[Task prompt] Lines with the string "Beauquier" must each be copied from the listing.

↓↓↓

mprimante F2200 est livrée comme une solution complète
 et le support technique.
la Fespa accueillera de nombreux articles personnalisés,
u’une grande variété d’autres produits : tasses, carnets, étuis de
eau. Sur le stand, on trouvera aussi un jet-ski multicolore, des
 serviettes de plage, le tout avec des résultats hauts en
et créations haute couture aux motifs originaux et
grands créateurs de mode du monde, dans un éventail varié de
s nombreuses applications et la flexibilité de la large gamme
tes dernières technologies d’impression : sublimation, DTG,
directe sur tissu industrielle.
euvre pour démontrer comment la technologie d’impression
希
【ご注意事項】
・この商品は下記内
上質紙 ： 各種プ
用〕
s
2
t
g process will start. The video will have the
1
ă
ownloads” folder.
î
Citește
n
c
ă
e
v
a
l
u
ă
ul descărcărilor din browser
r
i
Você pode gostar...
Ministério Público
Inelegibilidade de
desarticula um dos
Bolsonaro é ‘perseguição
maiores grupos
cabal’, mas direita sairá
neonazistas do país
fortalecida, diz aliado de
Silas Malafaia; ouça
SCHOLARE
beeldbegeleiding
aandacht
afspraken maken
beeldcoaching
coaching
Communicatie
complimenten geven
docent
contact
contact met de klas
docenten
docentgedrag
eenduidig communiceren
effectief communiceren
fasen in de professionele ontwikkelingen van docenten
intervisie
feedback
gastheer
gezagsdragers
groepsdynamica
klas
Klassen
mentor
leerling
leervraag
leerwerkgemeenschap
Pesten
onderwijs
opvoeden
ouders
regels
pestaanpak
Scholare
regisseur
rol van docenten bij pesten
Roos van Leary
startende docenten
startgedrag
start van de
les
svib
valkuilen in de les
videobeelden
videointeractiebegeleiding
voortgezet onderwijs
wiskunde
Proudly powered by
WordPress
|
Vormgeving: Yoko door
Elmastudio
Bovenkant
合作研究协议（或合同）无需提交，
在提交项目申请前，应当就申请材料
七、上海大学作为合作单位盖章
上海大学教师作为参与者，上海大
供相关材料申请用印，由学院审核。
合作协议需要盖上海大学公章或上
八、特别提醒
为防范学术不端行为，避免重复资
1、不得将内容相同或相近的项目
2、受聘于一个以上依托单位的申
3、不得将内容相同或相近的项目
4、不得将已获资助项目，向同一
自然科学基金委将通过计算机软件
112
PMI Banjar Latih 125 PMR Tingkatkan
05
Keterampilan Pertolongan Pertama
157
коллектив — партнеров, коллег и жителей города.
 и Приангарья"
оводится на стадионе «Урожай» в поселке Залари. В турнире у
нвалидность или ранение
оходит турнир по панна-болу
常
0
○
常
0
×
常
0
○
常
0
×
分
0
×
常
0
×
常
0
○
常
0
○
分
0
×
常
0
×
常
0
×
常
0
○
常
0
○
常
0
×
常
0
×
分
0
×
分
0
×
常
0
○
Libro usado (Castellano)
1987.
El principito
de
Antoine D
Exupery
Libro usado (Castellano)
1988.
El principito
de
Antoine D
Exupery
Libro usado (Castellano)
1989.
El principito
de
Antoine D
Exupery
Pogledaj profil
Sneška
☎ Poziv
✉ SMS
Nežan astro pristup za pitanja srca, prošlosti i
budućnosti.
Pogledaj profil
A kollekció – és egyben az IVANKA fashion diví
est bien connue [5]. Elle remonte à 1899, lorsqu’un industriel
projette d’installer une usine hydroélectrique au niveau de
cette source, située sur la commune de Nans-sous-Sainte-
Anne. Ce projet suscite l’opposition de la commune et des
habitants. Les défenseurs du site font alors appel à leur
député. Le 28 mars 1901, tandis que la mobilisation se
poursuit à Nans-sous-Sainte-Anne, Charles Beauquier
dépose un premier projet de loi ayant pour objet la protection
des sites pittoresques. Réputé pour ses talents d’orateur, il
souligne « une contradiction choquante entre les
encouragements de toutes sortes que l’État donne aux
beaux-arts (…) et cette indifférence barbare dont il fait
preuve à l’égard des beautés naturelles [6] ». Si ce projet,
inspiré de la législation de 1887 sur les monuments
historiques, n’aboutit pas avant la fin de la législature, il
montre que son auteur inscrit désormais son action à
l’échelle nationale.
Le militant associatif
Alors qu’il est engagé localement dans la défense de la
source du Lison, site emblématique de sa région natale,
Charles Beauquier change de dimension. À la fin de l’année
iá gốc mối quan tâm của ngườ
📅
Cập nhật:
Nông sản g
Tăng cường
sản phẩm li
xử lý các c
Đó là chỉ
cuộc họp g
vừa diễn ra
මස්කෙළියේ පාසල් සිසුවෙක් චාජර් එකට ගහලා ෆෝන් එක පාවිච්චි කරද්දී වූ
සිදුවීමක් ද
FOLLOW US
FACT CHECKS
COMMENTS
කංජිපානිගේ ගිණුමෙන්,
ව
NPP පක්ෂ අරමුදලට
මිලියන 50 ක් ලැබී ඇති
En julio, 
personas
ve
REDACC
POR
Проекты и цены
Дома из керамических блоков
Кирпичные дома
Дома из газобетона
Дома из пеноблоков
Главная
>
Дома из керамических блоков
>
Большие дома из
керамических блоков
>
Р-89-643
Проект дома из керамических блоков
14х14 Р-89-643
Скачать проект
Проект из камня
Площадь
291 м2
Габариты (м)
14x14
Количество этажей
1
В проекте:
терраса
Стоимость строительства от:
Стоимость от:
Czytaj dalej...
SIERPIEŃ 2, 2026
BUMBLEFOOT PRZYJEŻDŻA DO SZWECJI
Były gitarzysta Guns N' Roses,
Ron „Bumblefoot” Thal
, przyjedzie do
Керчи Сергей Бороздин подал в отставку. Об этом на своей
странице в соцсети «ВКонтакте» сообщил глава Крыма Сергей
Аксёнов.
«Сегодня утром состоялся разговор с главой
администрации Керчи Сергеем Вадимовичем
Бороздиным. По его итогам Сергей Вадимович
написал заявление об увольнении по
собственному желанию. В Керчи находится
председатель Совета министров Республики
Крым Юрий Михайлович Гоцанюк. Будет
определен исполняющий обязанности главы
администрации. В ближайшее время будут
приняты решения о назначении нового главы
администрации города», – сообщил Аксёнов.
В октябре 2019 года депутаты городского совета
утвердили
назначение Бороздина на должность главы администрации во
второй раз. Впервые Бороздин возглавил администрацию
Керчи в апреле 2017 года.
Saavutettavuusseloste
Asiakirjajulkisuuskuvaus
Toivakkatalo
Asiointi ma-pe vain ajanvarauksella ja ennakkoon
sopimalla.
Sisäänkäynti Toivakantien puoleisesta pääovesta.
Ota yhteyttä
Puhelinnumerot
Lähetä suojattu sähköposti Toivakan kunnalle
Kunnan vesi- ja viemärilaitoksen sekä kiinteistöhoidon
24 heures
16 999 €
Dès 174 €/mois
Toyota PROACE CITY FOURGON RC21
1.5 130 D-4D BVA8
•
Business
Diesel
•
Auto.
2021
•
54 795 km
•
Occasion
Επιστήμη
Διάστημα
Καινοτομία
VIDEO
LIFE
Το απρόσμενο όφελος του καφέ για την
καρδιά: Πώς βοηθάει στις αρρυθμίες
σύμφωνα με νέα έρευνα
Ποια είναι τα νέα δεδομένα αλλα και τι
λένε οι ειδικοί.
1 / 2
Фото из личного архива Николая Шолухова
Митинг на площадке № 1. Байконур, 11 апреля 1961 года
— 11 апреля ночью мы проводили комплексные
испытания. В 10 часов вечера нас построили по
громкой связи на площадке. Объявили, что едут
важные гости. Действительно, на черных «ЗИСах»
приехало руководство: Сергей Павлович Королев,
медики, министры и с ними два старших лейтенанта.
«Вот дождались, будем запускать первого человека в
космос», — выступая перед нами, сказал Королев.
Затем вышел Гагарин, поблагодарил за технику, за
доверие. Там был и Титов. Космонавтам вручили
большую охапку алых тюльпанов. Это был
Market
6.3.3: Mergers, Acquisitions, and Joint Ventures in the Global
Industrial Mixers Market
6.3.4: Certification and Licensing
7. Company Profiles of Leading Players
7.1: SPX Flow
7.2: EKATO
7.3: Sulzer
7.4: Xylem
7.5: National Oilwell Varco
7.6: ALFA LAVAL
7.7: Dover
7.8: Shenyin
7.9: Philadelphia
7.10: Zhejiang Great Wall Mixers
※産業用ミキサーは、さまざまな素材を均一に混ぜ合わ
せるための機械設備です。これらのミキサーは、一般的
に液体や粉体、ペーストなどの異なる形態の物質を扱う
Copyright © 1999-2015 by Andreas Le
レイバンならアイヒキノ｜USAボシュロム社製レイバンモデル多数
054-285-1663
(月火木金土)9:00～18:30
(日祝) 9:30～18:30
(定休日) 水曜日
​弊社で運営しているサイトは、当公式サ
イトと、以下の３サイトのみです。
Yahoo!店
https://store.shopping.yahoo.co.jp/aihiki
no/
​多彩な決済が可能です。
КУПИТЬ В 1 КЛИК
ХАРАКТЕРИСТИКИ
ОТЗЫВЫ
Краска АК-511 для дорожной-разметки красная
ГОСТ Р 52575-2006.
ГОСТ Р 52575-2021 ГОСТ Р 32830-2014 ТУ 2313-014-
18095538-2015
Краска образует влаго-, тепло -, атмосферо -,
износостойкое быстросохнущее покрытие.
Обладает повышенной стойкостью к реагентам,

↑↑↑

[Result for this task]
poursuit à Nans-sous-Sainte-Anne, Charles Beauquier
Charles Beauquier change de dimension. À la fin de l’année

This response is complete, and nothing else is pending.